2025-04-15 Vocabulary Working Group Meeting Notes
Agenda
Goals:
evaluate the degree to which lab data standards are sufficient in providing interoperable and comprehensive data to stakeholders across the lab data value chain for molecular and non-molecular tests.
address gaps and fragmentation of the lab data chain of molecular tests
leverage standards improve provider ability to effectively order and interpret test results.
Assess impact (e.g., patient safety, accurate ordering / results interpretation) where standards are not implemented or where gaps exist
Discussion
lab data workflow…
Lab test ordering
Lab test rendering
Lab test results reported
Lab test results interpreted
Lab data re-use for
reimbursment
post-market surveillance
RWE / research / new product development
Degree to which vocabulary and messaging standards (e.g., FHIR IGs etc.) support interoperable exchange of data along the workflow
Evaluate molecular / non-molecular lab test example - to what degree does what is in place today support both of these - what if any tailoring is needed?
Action items / next steps
Meeting notes
if it is a serum plasma tests there is a loinc code that distinguishes sample type (e.g., serum only plasma ) LIDR would represent them as 2 different rows
historically the policy of LOINC - the use of serum / plasma is intended for where there is no difference in the reference ranges between the serum or plasma - if there is a difference between those 2 there should be a different LOINC code for the serum or plasma. there could be nuances in the plasma or serum - people calibrate instruments so that even though the raw measurement may be difference it is calibrated to capture clinical differences. also came up with continuous glucose monitors - measuring interstitial glucose but mfrs calibrate so it corresponds to fingerstick or venous glucose. So in actual use you complicate life if you use CGM and the purpose is to manage insulin
can we obtain the LIVD maps from Roche?
most systems have a downloadable data dictionary - this is where they would LOINC encode - what happens in the backend they are mapping to test 1234 to the actual ordered test and then that goes to whichever insurance you are contracted with - they could interface with many different labs.

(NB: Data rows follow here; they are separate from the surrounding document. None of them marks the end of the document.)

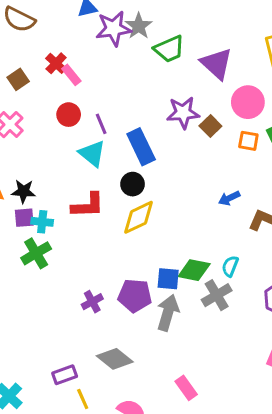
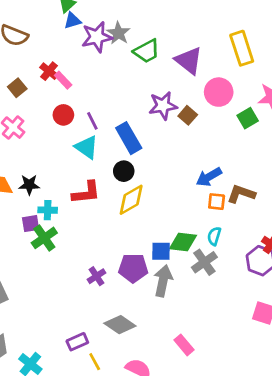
orange square: (248, 141) -> (217, 202), moved
blue arrow: (229, 198) -> (209, 177), size x1.4
purple square: (24, 218) -> (31, 224), moved

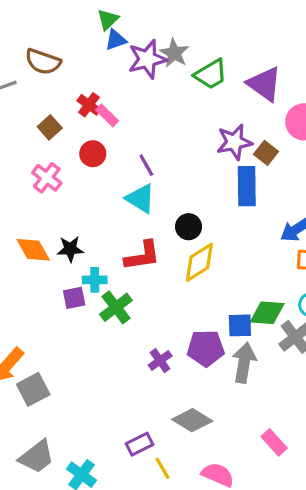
red circle: (63, 115) -> (93, 154), moved
blue rectangle: (129, 138) -> (247, 186), moved, turned 32
green cross: (44, 238) -> (116, 307), moved

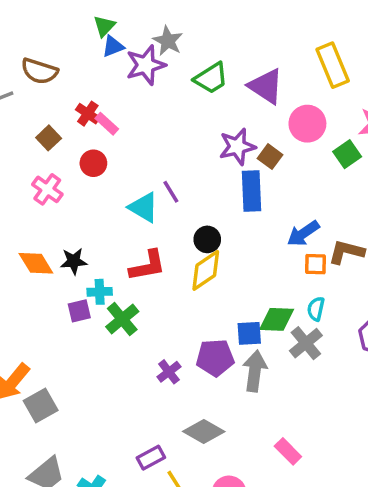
gray star: (174, 53) -> (168, 41), moved
purple line: (146, 165) -> (171, 192), moved
black circle: (189, 227) -> (207, 239), moved

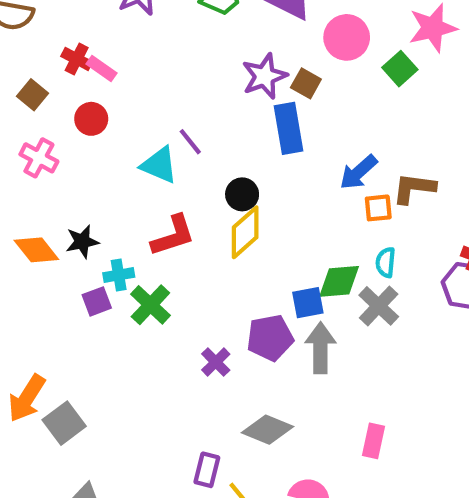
pink rectangle: (288, 451) -> (373, 441), turned 64
purple rectangle: (151, 458) -> (207, 470), turned -40

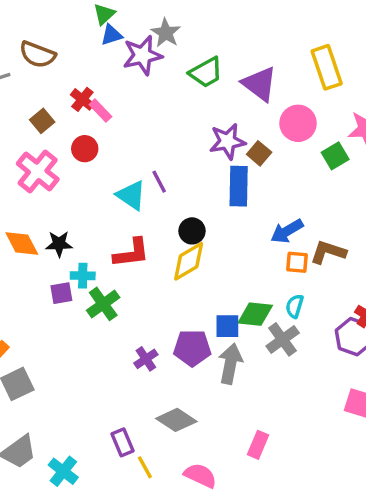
pink cross: (39, 158) -> (38, 171), size x1.4
purple rectangle: (207, 470) -> (123, 442), turned -48

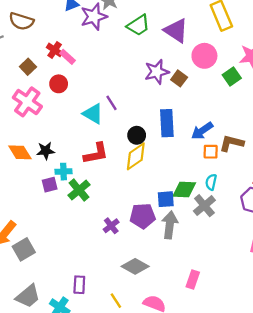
blue rectangle: (239, 186) -> (167, 123), moved
purple rectangle: (123, 442) -> (79, 285), moved, turned 30

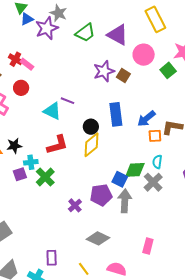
purple line: (112, 103) -> (67, 101), turned -32
blue square: (166, 199) -> (120, 179), turned 35

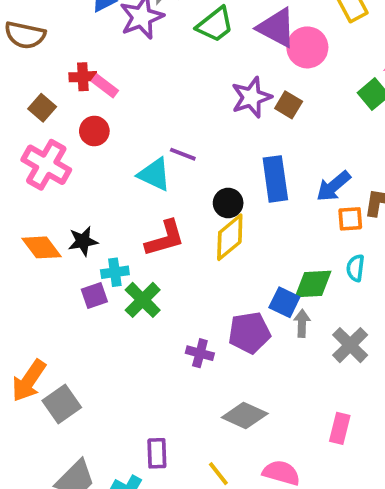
pink circle: (144, 55) -> (307, 47), moved
red cross: (15, 59) -> (83, 77), turned -32
gray cross: (153, 182) -> (350, 345), moved
gray arrow: (125, 201) -> (302, 323), moved, size x0.6
purple cross: (75, 205) -> (200, 353), turned -32

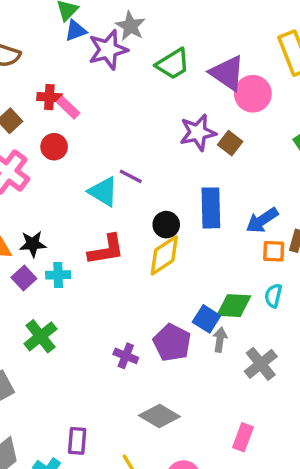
purple square: (94, 295) -> (24, 278), moved, turned -30
green cross: (143, 300) -> (40, 336), moved
purple pentagon: (249, 333) -> (172, 343), turned 30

EHR vendors may use a generic name - if there is a difference in the methodology the single order term would be put in the message - a single term may not be able to support different LOINC maps.
can we name the cases where we do care about the method - e.g., I want a serum sodium from Siemens or Roche it is useless.
besides the method - cutoff points for determining detected or not detected for drug screening
could be using the EHR as educational tools. there is no way currently to get information e.g., for a panel
next steps
group agrees to further examine the ordering of tests where test method matters.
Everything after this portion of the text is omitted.